Nous dimes encore quelques autres choses que j’ai oubliées, & que je ne repeterois pas quand je m’en souviendrois, parce, Mylord, que je crains de n’avoir déja que trop abusé de votre patience. Je ne dois pourtant pas omettre cette circonstance fort remarquable, qu’un Prédicant fanatique a reçu les derniers soupirs de l’Astrologue, & que Partridge a déclaré, en mourant, qu’il étoit Nonconformiste. Je me retirai après une demie heure de conversation.
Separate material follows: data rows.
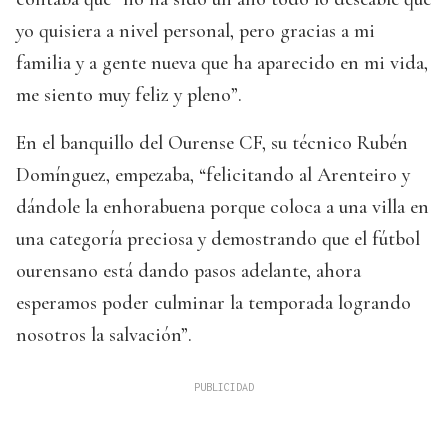
yo quisiera a nivel personal, pero gracias a mi
familia y a gente nueva que ha aparecido en mi vida,
me siento muy feliz y pleno”.
En el banquillo del Ourense CF, su técnico Rubén
Domínguez, empezaba, “felicitando al Arenteiro y
dándole la enhorabuena porque coloca a una villa en
una categoría preciosa y demostrando que el fútbol
ourensano está dando pasos adelante, ahora
esperamos poder culminar la temporada logrando
nosotros la salvación”.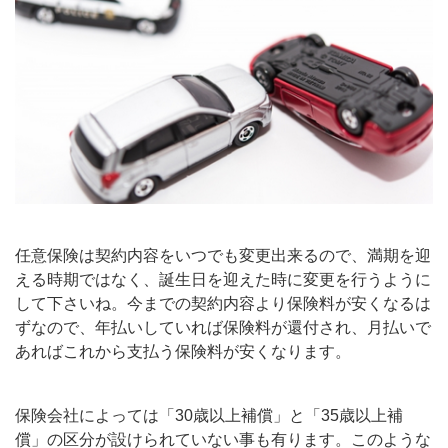
任意保険は契約内容をいつでも変更出来るので、満期を迎
える時期ではなく、誕生日を迎えた時に変更を行うように
して下さいね。今までの契約内容より保険料が安くなるは
ずなので、年払いしていれば保険料が還付され、月払いで
あればこれから支払う保険料が安くなります。
保険会社によっては「30歳以上補償」と「35歳以上補
償」の区分が設けられていない事も有ります。このような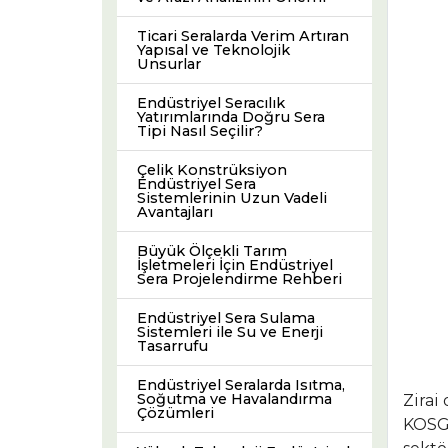
Ticari Seralarda Verim Artıran
Yapısal ve Teknolojik
Unsurlar
Endüstriyel Seracılık
Yatırımlarında Doğru Sera
Tipi Nasıl Seçilir?
Çelik Konstrüksiyon
Endüstriyel Sera
Sistemlerinin Uzun Vadeli
Avantajları
Büyük Ölçekli Tarım
İşletmeleri İçin Endüstriyel
Sera Projelendirme Rehberi
Endüstriyel Sera Sulama
Sistemleri ile Su ve Enerji
Tasarrufu
Endüstriyel Seralarda Isıtma,
Soğutma ve Havalandırma
Zirai
Çözümleri
KOSGE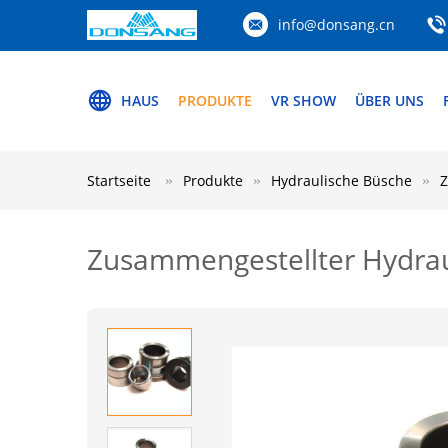
info@donsang.cn
HAUS
PRODUKTE
VR SHOW
ÜBER UNS
Startseite
Produkte
Hydraulische Büsche
Z
Zusammengestellter Hydra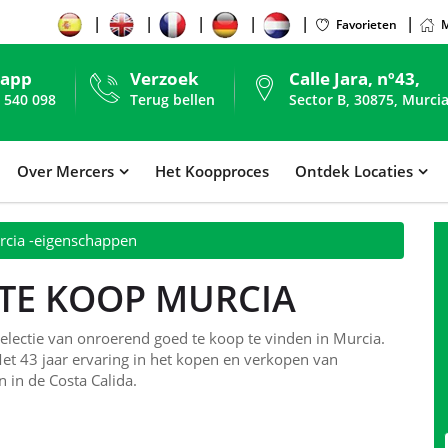
Favorieten
M
sapp
Verzoek
Calle Jara, nº43,
 540 098
Terug bellen
Sector B, 30875, Murcia
Over Mercers
Het Koopproces
Ontdek Locaties
cia -eigenschappen
TE KOOP MURCIA
lectie van onroerend goed te koop te vinden in Murcia.
Met 43 jaar ervaring in het kopen en verkopen van
 in de Costa Calida.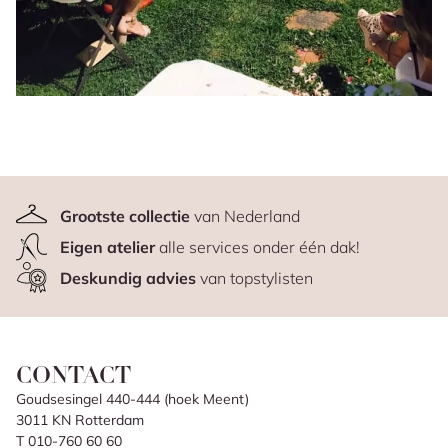
Grootste collectie
van Nederland
Eigen atelier
alle services onder één dak!
Deskundig advies
van topstylisten
CONTACT
Goudsesingel 440-444 (hoek Meent)
3011 KN Rotterdam
T 010-760 60 60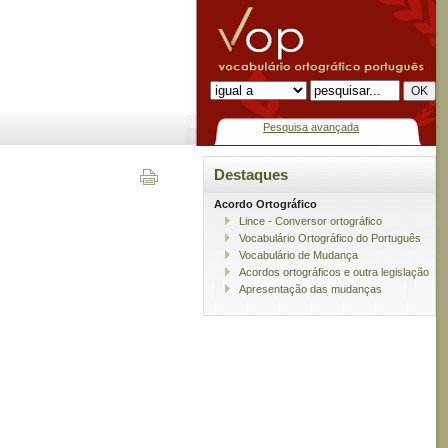
Pesquisa avançada
Destaques
Acordo Ortográfico
Lince - Conversor ortográfico
Vocabulário Ortográfico do Português
Vocabulário de Mudança
Acordos ortográficos e outra legislação
Apresentação das mudanças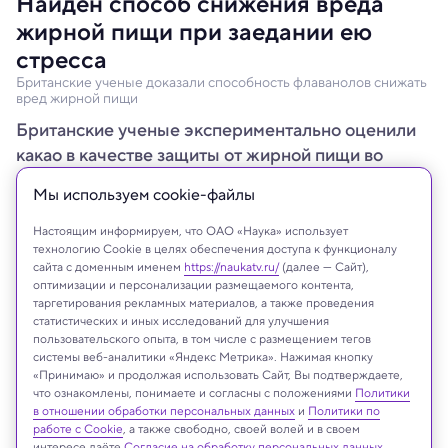
Найден способ снижения вреда
жирной пищи при заедании ею
стресса
Британские ученые доказали способность флаванолов снижать
вред жирной пищи
Британские ученые экспериментально оценили
какао в качестве защиты от жирной пищи во
время умственного стресса.
Мы используем сookie-файлы
Настоящим информируем, что ОАО «Наука» использует
технологию Cookie в целях обеспечения доступа к функционалу
сайта с доменным именем
https://naukatv.ru/
(далее — Сайт),
оптимизации и персонализации размещаемого контента,
таргетирования рекламных материалов, а также проведения
статистических и иных исследований для улучшения
пользовательского опыта, в том числе с размещением тегов
системы веб-аналитики «Яндекс Метрика». Нажимая кнопку
«Принимаю» и продолжая использовать Сайт, Вы подтверждаете,
что ознакомлены, понимаете и согласны с положениями
Политики
в отношении обработки персональных данных
и
Политики по
работе с Cookie
, а также свободно, своей волей и в своем
Olinda/Shutterstock/FOTODOM
интересе даёте
Согласие на обработку персональных данных
.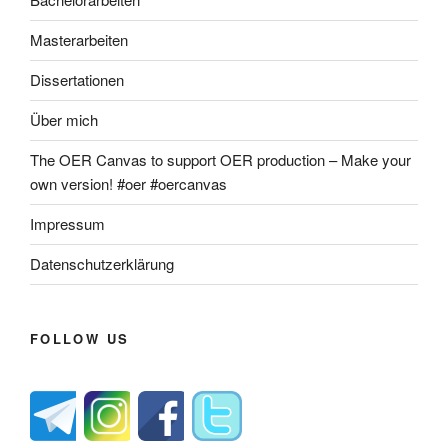
Masterarbeiten
Dissertationen
Über mich
The OER Canvas to support OER production – Make your
own version! #oer #oercanvas
Impressum
Datenschutzerklärung
FOLLOW US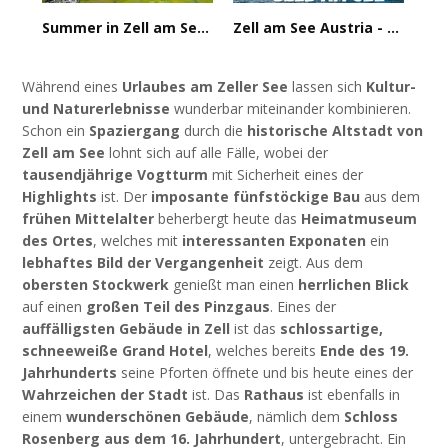
Summer in Zell am See-Kaprun from above [4K]
Zell am See Austria - City & Boat trip
Während eines
Urlaubes am Zeller See
lassen sich
Kultur-
und Naturerlebnisse
wunderbar miteinander kombinieren.
Schon ein
Spaziergang
durch die
historische Altstadt von
Zell am See
lohnt sich auf alle Fälle, wobei der
tausendjährige Vogtturm
mit Sicherheit eines der
Highlights
ist. Der
imposante fünfstöckige Bau
aus dem
frühen Mittelalter
beherbergt heute das
Heimatmuseum
des Ortes
, welches mit
interessanten Exponaten
ein
lebhaftes Bild der Vergangenheit
zeigt. Aus dem
obersten Stockwerk
genießt man einen
herrlichen Blick
auf einen
großen Teil des Pinzgaus
. Eines der
auffälligsten Gebäude in Zell
ist das
schlossartige,
schneeweiße Grand Hotel
, welches bereits
Ende des 19.
Jahrhunderts
seine Pforten öffnete und bis heute eines der
Wahrzeichen der Stadt
ist. Das
Rathaus
ist ebenfalls in
einem
wunderschönen Gebäude
, nämlich dem
Schloss
Rosenberg aus dem 16. Jahrhundert
, untergebracht. Ein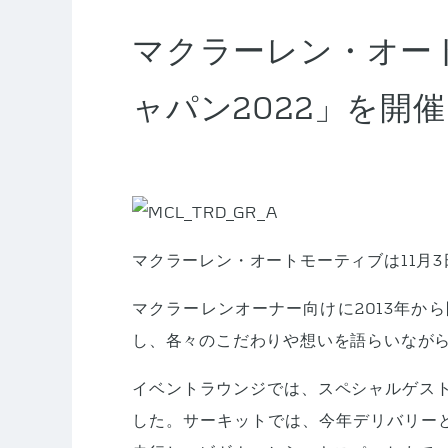
マクラーレン・オー
ャパン2022」を開
マクラーレン・オートモーティブは11月
マクラーレンオーナー向けに2013年か
し、各々のこだわりや想いを語らいなが
イベントラウンジでは、スペシャルゲス
した。サーキットでは、今年デリバリーとなる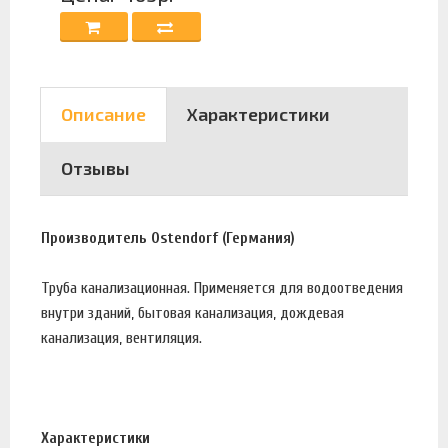
Описание
Характеристики
Отзывы
Производитель Ostendorf (Германия)
Труба канализационная. Применяется для водоотведения
внутри зданий, бытовая канализация, дождевая
канализация, вентиляция.
Характеристики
La chambre étoit si renfermée, qu’il s’en fallut peu que je n’y suffoquasse. Je compris que le Malade ne pouvoit aller loin, & pour être à portée d’en savoir des nouvelles, j’entrai dans un Caffé du voisinage. Mais j’eus la précaution de laisser un Valet chez le mourant, avec ordre de m’avertir d’abord qu’il auroit rendu l’esprit. Environ deux heures après, mon Valet vint m’annoncer sa Mort. Je regardai à ma Montre, & je vis qu’il étoit alors sept heures sept minutes ; de sorte que Mr. Bickerstaff s’étoit trompé de près de quatre heures ; mais il avoit attrapé assez juste les autres particularitez. Savoir s’il a été la cause de la Mort de ce pauvre Homme, comme il en a été le Prophete, c’est ce que je laisse à d’autres à décider. Ce qu’il y a de certain, c’est que l’Avanture ne peut être plus singuliére, à quelque cause qu’on l’attribue ; soit au jeu du Hazard, ou à celui de l’Imagination. Je ne sais plus qu’en penser, quoiqu’il n’y aît point d’Homme moins crédule que moi, cependant j’attens avec impatience & même, si je l’ose dire, avec quelque certitude, l’accomplissement de la seconde Prédiction de Mr. Bickerstaff, qui regarde la Mort du Cardinal de Noailles fixée au 4. d’Avril. Si celle-ci se vérifie comme la précedente, j’avouë que ma surprise sera extrême, & que je ne douterai plus que tout le reste ne s’accomplisse avec la même justesse.

1Ces deux Personnes ont été, pendant plusieurs Années, les Médécins de la Canaille, pour les Maladies Veneriennes & autres semblables.